(Stored items)
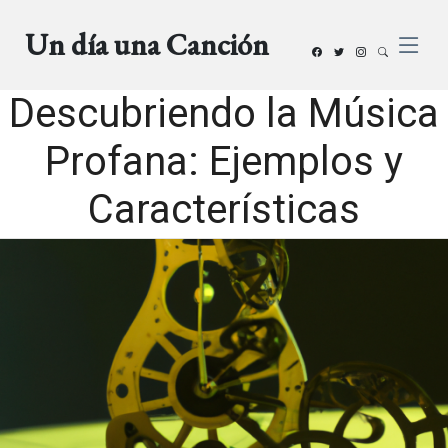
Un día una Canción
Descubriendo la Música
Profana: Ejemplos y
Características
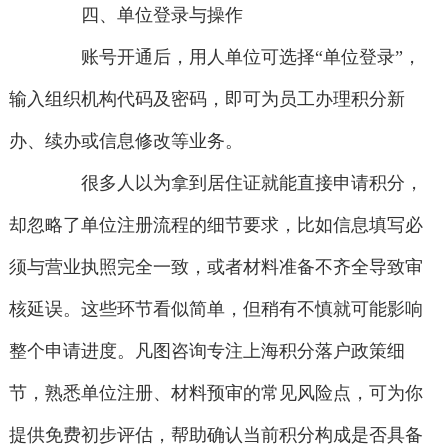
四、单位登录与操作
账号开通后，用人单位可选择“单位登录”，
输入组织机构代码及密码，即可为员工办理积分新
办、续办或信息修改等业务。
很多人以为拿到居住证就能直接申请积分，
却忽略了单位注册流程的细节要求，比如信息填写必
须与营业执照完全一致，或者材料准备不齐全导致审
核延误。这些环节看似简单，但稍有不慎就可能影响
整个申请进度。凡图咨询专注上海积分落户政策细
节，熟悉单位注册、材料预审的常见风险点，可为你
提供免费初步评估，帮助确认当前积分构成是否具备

---

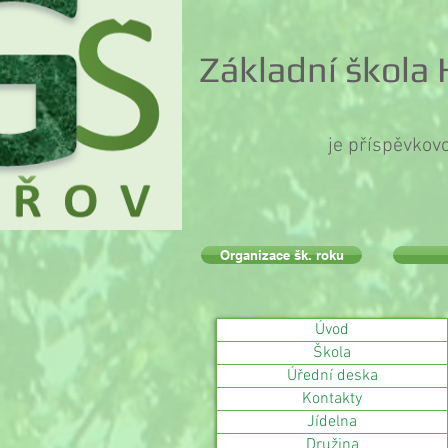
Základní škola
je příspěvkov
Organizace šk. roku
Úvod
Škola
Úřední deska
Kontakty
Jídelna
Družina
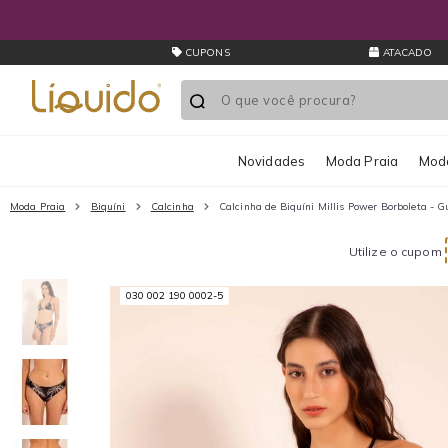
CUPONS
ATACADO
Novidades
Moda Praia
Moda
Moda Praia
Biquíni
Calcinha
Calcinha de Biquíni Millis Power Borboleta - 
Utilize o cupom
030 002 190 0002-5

Exercise details — Please tally every line of the entries that holds "Calcinha" and answer with that figure alone.

Written answer — 2